▶ Assigned task
Throughout the records below, find each line holding "intelligence" and copy it.

▶ Exercise material
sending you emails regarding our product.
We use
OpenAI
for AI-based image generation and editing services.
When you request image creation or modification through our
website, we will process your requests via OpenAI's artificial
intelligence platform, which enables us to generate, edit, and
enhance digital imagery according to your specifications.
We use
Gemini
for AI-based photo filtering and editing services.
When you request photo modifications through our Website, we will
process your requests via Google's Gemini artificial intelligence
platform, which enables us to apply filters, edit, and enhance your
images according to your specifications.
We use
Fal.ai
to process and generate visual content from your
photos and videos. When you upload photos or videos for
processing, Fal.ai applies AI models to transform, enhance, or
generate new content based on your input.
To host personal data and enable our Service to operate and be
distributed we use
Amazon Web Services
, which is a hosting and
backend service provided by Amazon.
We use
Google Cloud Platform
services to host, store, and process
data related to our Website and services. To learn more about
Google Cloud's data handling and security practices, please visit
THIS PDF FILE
...
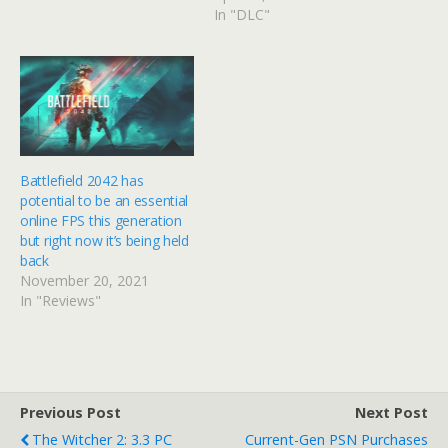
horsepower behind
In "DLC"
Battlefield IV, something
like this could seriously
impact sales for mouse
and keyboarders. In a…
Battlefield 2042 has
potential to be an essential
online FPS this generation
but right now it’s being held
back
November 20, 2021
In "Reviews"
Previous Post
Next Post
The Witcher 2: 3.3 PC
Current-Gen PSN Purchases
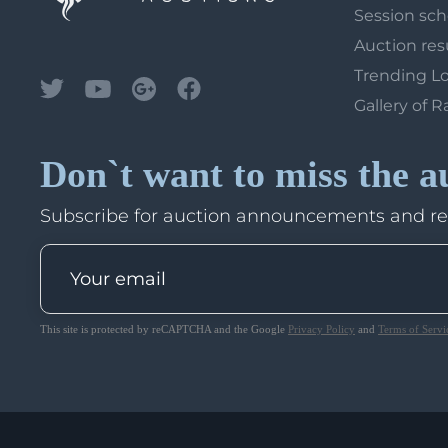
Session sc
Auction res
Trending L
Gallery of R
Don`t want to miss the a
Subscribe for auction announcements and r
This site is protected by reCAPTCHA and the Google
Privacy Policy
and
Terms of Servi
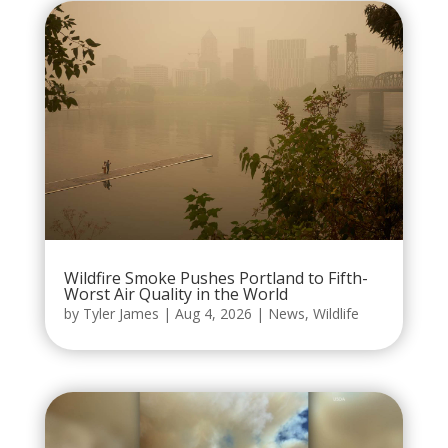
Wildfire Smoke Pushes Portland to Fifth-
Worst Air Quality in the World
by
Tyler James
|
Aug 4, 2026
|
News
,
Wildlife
---
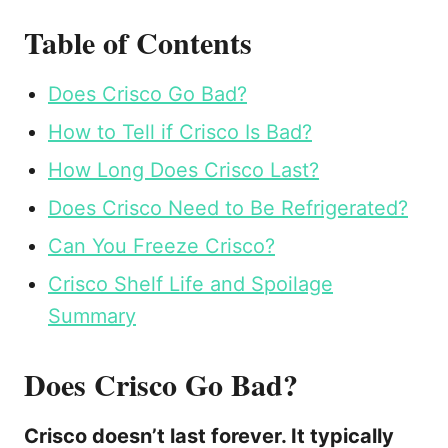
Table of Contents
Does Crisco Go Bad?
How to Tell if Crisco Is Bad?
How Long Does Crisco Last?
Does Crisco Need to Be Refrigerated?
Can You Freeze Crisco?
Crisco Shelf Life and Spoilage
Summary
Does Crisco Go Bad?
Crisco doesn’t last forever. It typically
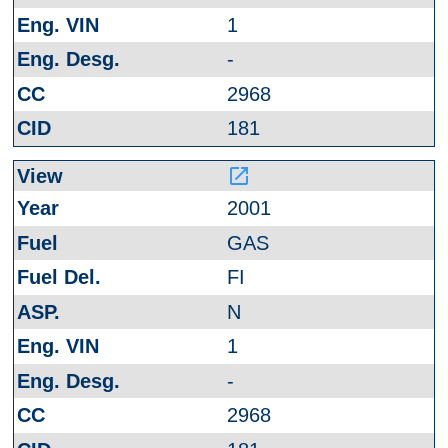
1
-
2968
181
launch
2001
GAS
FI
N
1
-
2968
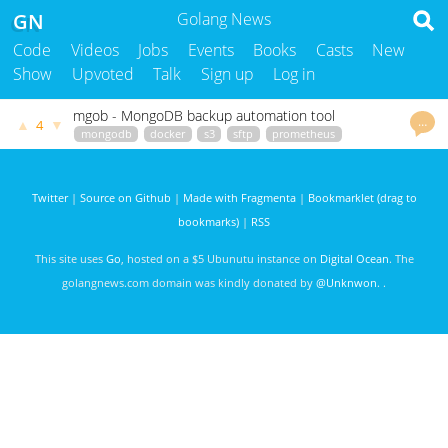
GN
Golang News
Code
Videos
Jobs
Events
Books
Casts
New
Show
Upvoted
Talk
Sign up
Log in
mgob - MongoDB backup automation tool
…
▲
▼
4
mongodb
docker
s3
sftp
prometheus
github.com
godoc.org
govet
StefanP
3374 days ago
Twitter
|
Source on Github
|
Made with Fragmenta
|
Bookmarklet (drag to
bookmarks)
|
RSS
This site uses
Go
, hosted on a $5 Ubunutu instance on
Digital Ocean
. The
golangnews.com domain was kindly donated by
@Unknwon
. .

▶ Answer section
intelligence platform, which enables us to generate, edit, and
process your requests via Google's Gemini artificial intelligence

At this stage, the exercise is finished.